The safety of genetically modified plants has been at the forefront of many scientific debates trying to ascertain the safety of the plants and its produce to human and animal health upon consumption. This is where the Society of Toxicology comes into play to ensure that they offer maximum protection and enhancement of the human, animal as well as environmental health. This is achieved through the sound application of biotechnological processes in production. Typically, in this context, biotechnology refers to the processes that involve the transfer of transgenes from organisms to plants hence food production. This may also apply to the expression of individual existing genes s modified permanently by employing genetic engineering techniques. Therefore, it is important for you to realize that it is not the method of modification of plants that is the concern of human and environmental safety but rather the product.
In this article, the question we will try to answer is whether the product of the transgene is capable of presenting a risk to both the consumers and the handlers of genetically modified plants. This means that the potential toxicity of the transgene plant product has to be considered by case-by-case design. This means that taking into consideration the possibility that the transgene produces toxins that are known such as protein allergens.
The level of toxins that are produced by the genetically modified plants and the threat it possesses to the producers and the consumers is often the focus of interest of toxicologist. This is through the use of standard toxicological approaches such as the evaluation of Bt (Bacillus thuringiensis) endotoxins as described by US EPA in 2001. The safety of these plants is therefore determined by their digestibility and absence of intrinsic activity in the mammalian systems. In this case, therefore, in-depth comprehension of the mechanism of action of the Bt toxin and the selective pressure that takes place in their biochemical systems increases the surety of safety assessments. However, each transgenic novel product of plants has to be considered individually. This is based on the levels of exposure, potency in causing toxic effects among other safety paradigms.
Allergenicity is one of the major safety concerns of consuming foods derived from transgenic plants. In as much as we are raising eyebrows on the safety of GM plants and their products, consumption of conventional foods is not equally safe. This is because the occurrence of allergies has been reported with conventional foods. However, some of the issues that have to be addressed with a high level of stringency are the potential Allergenicity associated with genetically modified plants/crops. Some of these issues include;
Do the products of the novel gene inserted into plants elicit allergic reactions in humans or animals that are already sensitized to the same protein? Does the transgenic approach employ induce alteration of the level of expression of the proteins that exist in the host crop? Do the products derived from genetically engineered plants used for food have the ability to induce de novo sensitization among humans or animals that are susceptible?
Characterization of the potentially allergenic proteins produced by the GM plants produced through biotechnological technique is based on three factors;
Structural similarity, serological and sequence homology; the principal aim of this is to determine whether and to what level does the protein produced by the genetically modified foods have similarity to other known proteins that have the potential of causing allergies among humans and animals. This is through the determination of the overall structure of the protein of interest and its similarity to allergens that are known. The use of the protein database offers the possibility of determining the similarity of the novel protein of interest with those of allergens that are known on their sequence alignments homology. This could also be compared to discrete motifs and domains in the protein where there is complete sequence similarity with that which is present in known allergens, therefore, indicating possibility of shared protein epitopes. The third approach is the use of serological techniques to determine whether there are specific IgE antibodies present in the serum of sensitized humans or animals capable of recognizing the protein of interest.
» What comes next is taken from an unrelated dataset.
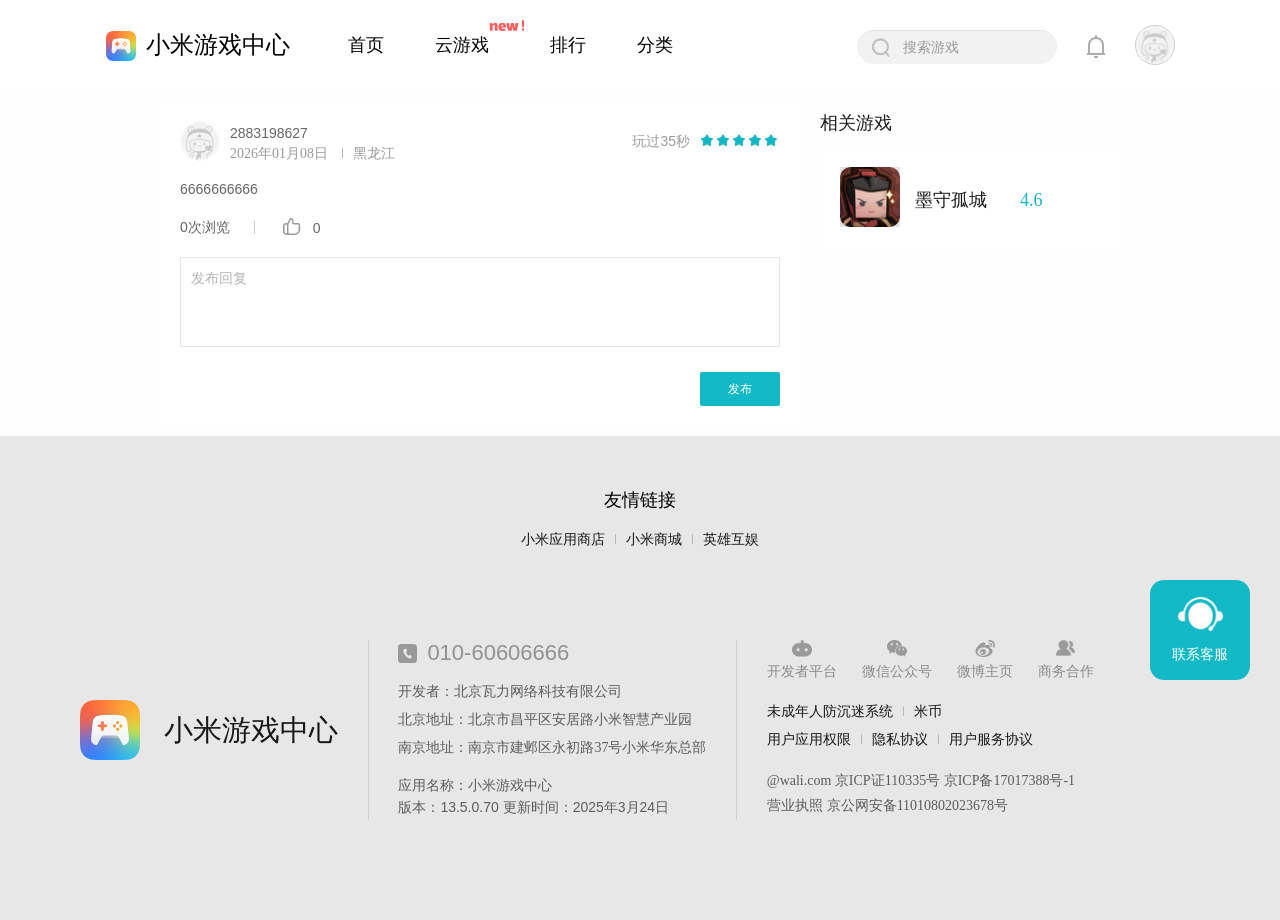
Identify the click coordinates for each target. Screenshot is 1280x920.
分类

Proteolytic stability: According to research, there is evidence of a correlation between protein resistance to proteolytic digestion and their potential to cause allergic reactions. The theory, in this case, is that relative resistance plays a role in inducing allergic responses on condition that the protein of interest possesses allergenic characteristics. In this case, the approach that is effective is characterizing the susceptibility of the protein of interest to its digestibility by pepsins and other gastric stimulated proteins. However, it is important to note that this approach alone may not be sufficient for the identification of cross-reactive proteins that have the potential of eliciting allergic responses in foods.
Use of animal models: animal models are the other biotechnological approach that may be used to assess the safety of products derived from GM plants. Currently, there is the absence of adequate animals that can be used as model organisms to simulate the same environment as humans thus facilitating their use in identification of protein allergens. However, there is ongoing research geared towards the development of techniques that are suitable for characterization of allergic responses in rodents and other species that mimic human physiological surrounding.
The safety of the GM plant and plant products has been lots of concern across the globe. However, it is important to appreciate the fact that despite the safety concerns, it is also playing a significant role in charting the path towards food security. However, a major limitation is predicted to occur in future if the transgenic technology gives rise to more substantial and complexity in the products derived from GM plants. This means that there is a need for improving the methods that are used in plant profiling of their proteins as well as studying their gene expression. This is especially important in detecting any changes that occur unexpectedly in the GM plants to determine their substantial equivalence. Therefore, continuity in the evolution of toxicological methods, as well as regulatory strategies, are necessary to be put in place to ensure that safety of GM plants and products comes first as far as human, animal and environmental factors are concerned.